TAG!s as PARSE keywords vs. Literal Matches

hostilefork · March 14, 2021, 4:35am

Previously I brought up the idea of "TAG! combinators". Here's what I said, moved from another thread where it was kind of a tangent:

[I saw Haskell...] uses EOF instead of END. END is literate, but one often wants to call variables things like "begin" or "end", or "start" and "end".

This makes me wonder if perhaps we should be a bit more creative in the use of datatypes. If you want to match a WORD! in a dialect, you have to use a tick mark. What if you had to use a tick mark to match TAG!s, and then an ordinary TAG! could have meaning as a rule...such as <end>?
parse "aaa" [data: copy to <end>]

parse "<div>stuff</div>" [x: between '<div> '</div>]
Anyway, that could open up a whole new category of combinators... tag combinators. Maybe <here> is another example, or perhaps <input> if you want to pass the original input position through to a function.

A unifying concept here could be that you'd use it for properties that you don't want to have collide with the names of variables. Consider for example if PARSE tracks the line number, you might want to say something like line: <line> in the middle of a rule.

If you want to match tags by their stringness, it's not like it's all that hard to just say "<div>" in the first place. But quoting is even briefer. Remember that being inert in typical evaluation is not enough in PARSE to mean it's not a rule... INTEGER!, BLOCK!, BLANK! (previously NONE!) and now LOGIC! all have to be quoted to mean their actual literal thing. And quotes are needed on things like WORD!, GROUP!, GET-WORD!, SET-WORD!...and much more.

So is it worth it to get another dialect part, by making you have to quote your tags if you want them to match literally? I kind of feel like it would be. Of course, the concept with UPARSE is that people could disagree and make entirely different answers...

(Note: a downside here is that since TAG!s are strings and not symbols, the comparison costs could be (slightly) higher. However, I've been thinking that to speed up string comparisons they might cache a symbol as part of the comparison process...and clear the symbol cache on each mutation. Then comparisons of strings to symbols could become very fast...so long as the string isn't changing. Wouldn't help if it were looked up in a map, but the optimized native version could do a fast check before hitting the map.)

I've decided this is too good an idea to pass on.

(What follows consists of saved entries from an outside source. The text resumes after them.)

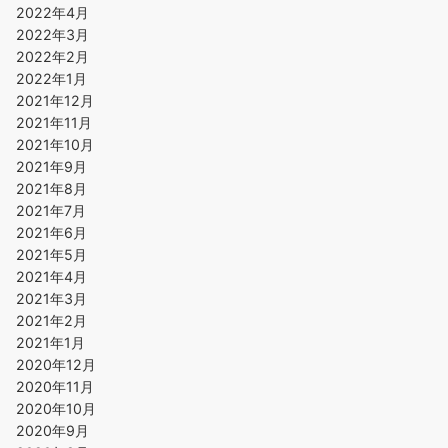
2022年4月
2022年3月
2022年2月
2022年1月
2021年12月
2021年11月
2021年10月
2021年9月
2021年8月
2021年7月
2021年6月
2021年5月
2021年4月
2021年3月
2021年2月
2021年1月
2020年12月
2020年11月
2020年10月
2020年9月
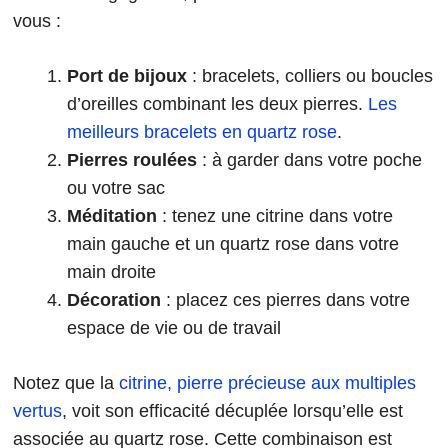
vous :
Port de bijoux
: bracelets, colliers ou boucles
d’oreilles combinant les deux pierres.
Les
meilleurs bracelets en quartz rose
.
Pierres roulées
: à garder dans votre poche
ou votre sac
Méditation
: tenez une citrine dans votre
main gauche et un quartz rose dans votre
main droite
Décoration
: placez ces pierres dans votre
espace de vie ou de travail
Notez que la
citrine, pierre précieuse aux multiples
vertus
, voit son efficacité décuplée lorsqu’elle est
associée au quartz rose. Cette combinaison est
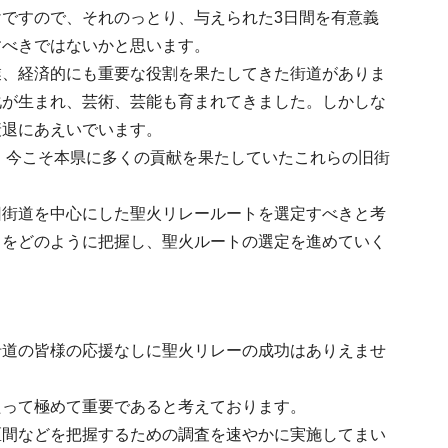
ですので、それのっとり、与えられた3日間を有意義
すべきではないかと思います。
業、経済的にも重要な役割を果たしてきた街道がありま
化が生まれ、芸術、芸能も育まれてきました。しかしな
衰退にあえいでいます。
す。今こそ本県に多くの貢献を果たしていたこれらの旧街
旧街道を中心にした聖火リレールートを選定すべきと考
向をどのように把握し、聖火ルートの選定を進めていく
沿道の皆様の応援なしに聖火リレーの成功はありえませ
たって極めて重要であると考えております。
区間などを把握するための調査を速やかに実施してまい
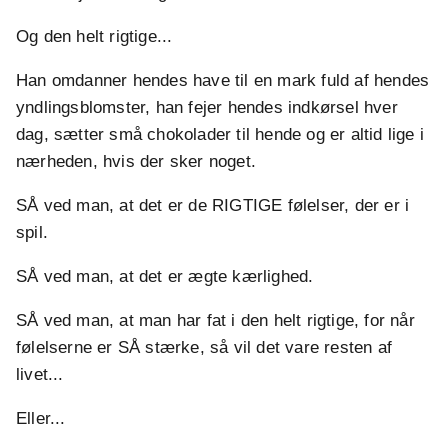
Og den helt rigtige...
Han omdanner hendes have til en mark fuld af hendes
yndlingsblomster, han fejer hendes indkørsel hver
dag, sætter små chokolader til hende og er altid lige i
nærheden, hvis der sker noget.
SÅ ved man, at det er de RIGTIGE følelser, der er i
spil.
SÅ ved man, at det er ægte kærlighed.
SÅ ved man, at man har fat i den helt rigtige, for når
følelserne er SÅ stærke, så vil det vare resten af
livet...
Eller...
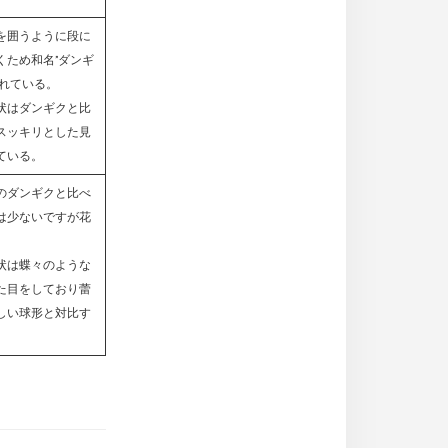
を囲うように段に
くため和名”ダンギ
ばれている。
状はダンギクと比
スッキリとした見
ている。
のダンギクと比べ
は少ないですが花
。
状は蝶々のような
た目をしており蕾
しい球形と対比す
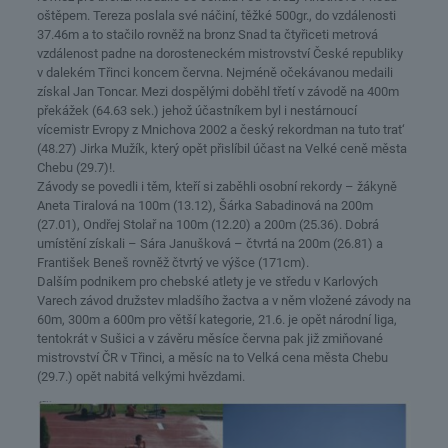
oštěpem. Tereza poslala své náčiní, těžké 500gr., do vzdálenosti
37.46m a to stačilo rovněž na bronz Snad ta čtyřiceti metrová
vzdálenost padne na dorosteneckém mistrovství České republiky
v dalekém Třinci koncem června. Nejméně očekávanou medaili
získal Jan Toncar. Mezi dospělými doběhl třetí v závodě na 400m
překážek (64.63 sek.) jehož účastníkem byl i nestárnoucí
vícemistr Evropy z Mnichova 2002 a český rekordman na tuto trat‘
(48.27) Jirka Mužík, který opět přislíbil účast na Velké ceně města
Chebu (29.7)!.
Závody se povedli i těm, kteří si zaběhli osobní rekordy – žákyně
Aneta Tiralová na 100m (13.12), Šárka Sabadinová na 200m
(27.01), Ondřej Stolař na 100m (12.20) a 200m (25.36). Dobrá
umístění získali – Sára Janušková – čtvrtá na 200m (26.81) a
František Beneš rovněž čtvrtý ve výšce (171cm).
Dalším podnikem pro chebské atlety je ve středu v Karlových
Varech závod družstev mladšího žactva a v něm vložené závody na
60m, 300m a 600m pro větší kategorie, 21.6. je opět národní liga,
tentokrát v Sušici a v závěru měsíce června pak již zmiňované
mistrovství ČR v Třinci, a měsíc na to Velká cena města Chebu
(29.7.) opět nabitá velkými hvězdami.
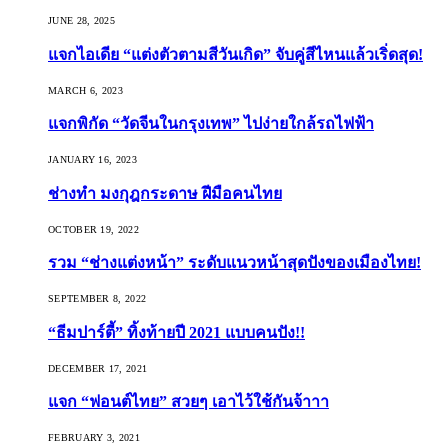
JUNE 28, 2025
แจกไอเดีย “แต่งตัวตามสีวันเกิด” จับคู่สีไหนแล้วเริ่ดสุด!
MARCH 6, 2023
แจกพิกัด “วัดจีนในกรุงเทพ” ไปง่ายใกล้รถไฟฟ้า
JANUARY 16, 2023
ช่างทำ มงกุฎกระดาษ ฝีมือคนไทย
OCTOBER 19, 2022
รวม “ช่างแต่งหน้า” ระดับแนวหน้าสุดปังของเมืองไทย!
SEPTEMBER 8, 2022
“ธีมปาร์ตี้” ทิ้งท้ายปี 2021 แบบคนปัง!!
DECEMBER 17, 2021
แจก “ฟอนต์ไทย” สวยๆ เอาไว้ใช้กันจ้าาา
FEBRUARY 3, 2021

I particularly like that it makes a new namespace for nouns. It's mean to take away words like "end" from "start/end" or "begin/end" that people might want to use for variables.

So TAG! will not match string content in PARSE. If you want to literally match a tag in a block, use QUOTED! (as you would for other types):

>> parse [<a> <a> <a>] [some '<a>]
== <a>  ; remember, rules like SOME don't synthesize anything

>> parse [<a> <a> <a>] [copy some '<a>]
== [<a> <a> <a>]

There's no particular reason not to have it work in strings too for finding the molded form:

>> parse "<a>stuff</a>" [between '<a> '</a>]
== "stuff"

But in a string, you can use it in quotes, maybe clearer:

>> uparse "<a>stuff</a>" [between "<a>" "</a>"]
== "stuff"

Isn't that block-result-is-the-result-of-UPARSE convention awesome?

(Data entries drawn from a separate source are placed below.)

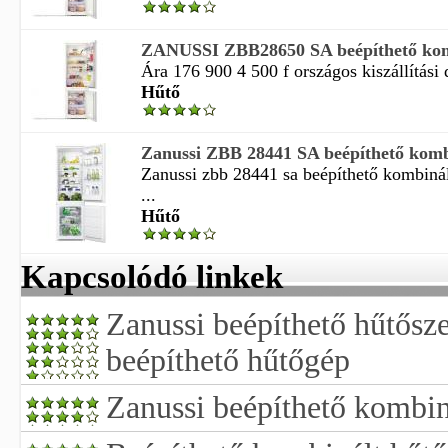
ZANUSSI ZBB28650 SA beépíthető kom
Ára 176 900 4 500 f országos kiszállítási d
Hűtő
Zanussi ZBB 28441 SA beépíthető kombi
Zanussi zbb 28441 sa beépíthető kombiná
...
Hűtő
Kapcsolódó linkek
Zanussi beépíthető hűtősz
beépíthető hűtőgép
Zanussi beépíthető kombin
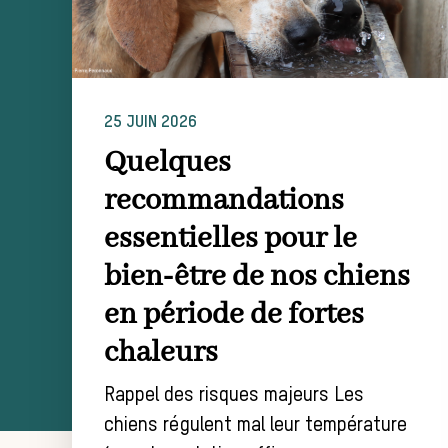
25 JUIN 2026
Quelques
recommandations
essentielles pour le
bien-être de nos chiens
en période de fortes
chaleurs
Rappel des risques majeurs Les
chiens régulent mal leur température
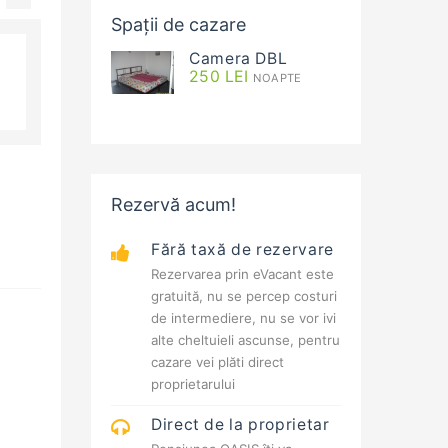
Spații de cazare
Camera DBL
250
LEI
NOAPTE
Rezervă acum!
Fără taxă de rezervare
Rezervarea prin eVacant este
gratuită, nu se percep costuri
de intermediere, nu se vor ivi
alte cheltuieli ascunse, pentru
cazare vei plăti direct
proprietarului
Direct de la proprietar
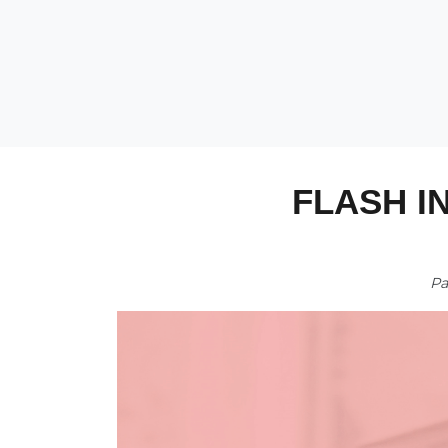
FLASH I
P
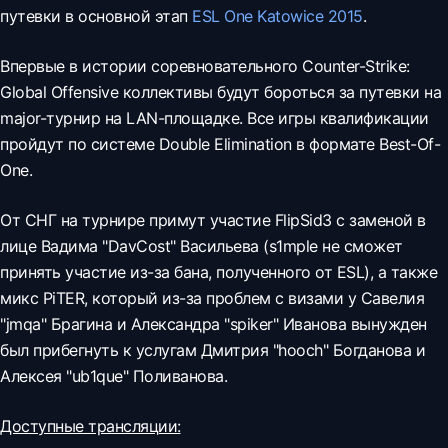
путевки в основной этап
ESL One Katowice 2015
.
Впервые в истории соревновательного Counter-Strike:
Global Offensive коллективы будут бороться за путевки на
major-турнир на LAN-площадке. Все игры квалификации
пройдут по системе Double Elimination в формате Best-Of-
One.
От СНГ на турнире примут участие
FlipSid3 с заменой в
лице
Вадима "DavCost" Васильева (
s1mple не сможет
принять участие из-за бана, полученного от ESL), а также
микс
PiTER, который из-за проблем с визами у
Савелия
"jmqa" Брагина и
Александра "spiker" Иванова вынужден
был прибегнуть к услугам
Дмитрия "hooch" Богданова и
Алексея "ub1que" Поливанова.
Доступные трансляции:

Remember that Combinators are Customizable

If you don't like this idea, you can change it...but I think the TAG!-as-parsing-NOUN concept is something we'll get mileage from.

I mention <line> and <file>. It's nice to have these kinds of things not competing.

And I think it likely is going to look better for the likes of <end>. I'm sympathetic that to <end> is a bit more typing than to end but it seems pretty good.

Power Users Can Override It

parse: specialize :parse [
    ;
    ; Ugly way of extending a MAP!, there should be nicer ways.
    ;
    combinators: append copy default-combinators reduce [
        'end :default-combinators.<end>
        '* :default-combinators.one
    ]
]

>> parse ['x "y" #z . . .] [word!, demo: *, issue!, to end]
>> demo
== "y"

But let's try starting to use it. Here are the changes to the tests to get an idea of how this looks.. I've left the old END and HERE and SKIP in for now, but I think we should move in this direction.

I also think getting <line> and <column> are pretty important, so that should get worked on...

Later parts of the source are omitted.